= What the task requires =
From the first line to the last, output the records exactly and drop any images.

[Dataset excerpts]

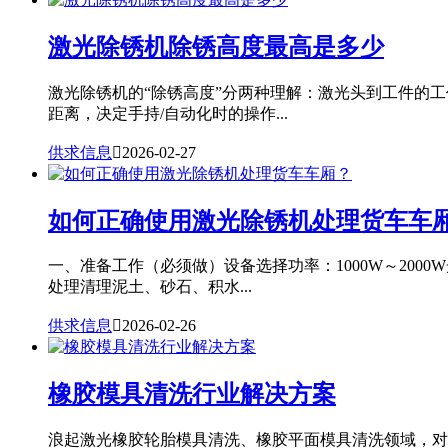
激光除锈机除锈高度最高是多少
激光除锈机的“除锈高度”分两种理解：激光头到工件的
距离，决定手持/自动化时的操作...
供求信息

2026-02-27
如何正确使用激光除锈机处理货车车
一、准备工作（必须做）设备选择功率：1000W～20
处理清理泥土、砂石、积水...
供求信息

2026-02-26
橡胶模具清洗行业解决方案
浪起激光橡胶轮胎模具清洗、橡胶平面模具清洗领域，对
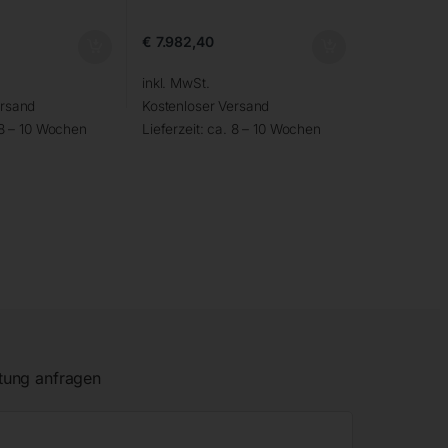
€
7.982,40
inkl. MwSt.
ersand
Kostenloser Versand
 8 – 10 Wochen
Lieferzeit:
ca. 8 – 10 Wochen
tung anfragen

= Result for this task =
激光除锈机除锈高度最高是多少
激光除锈机的“除锈高度”分两种理解：激光头到工件的
距离，决定手持/自动化时的操作...
供求信息

2026-02-27
如何正确使用激光除锈机处理货车车
一、准备工作（必须做）设备选择功率：1000W～20
处理清理泥土、砂石、积水...
供求信息

2026-02-26
橡胶模具清洗行业解决方案
浪起激光橡胶轮胎模具清洗、橡胶平面模具清洗领域，对
€
7.982,40
inkl. MwSt.
ersand
Kostenloser Versand
 8 – 10 Wochen
Lieferzeit:
ca. 8 – 10 Wochen
tung anfragen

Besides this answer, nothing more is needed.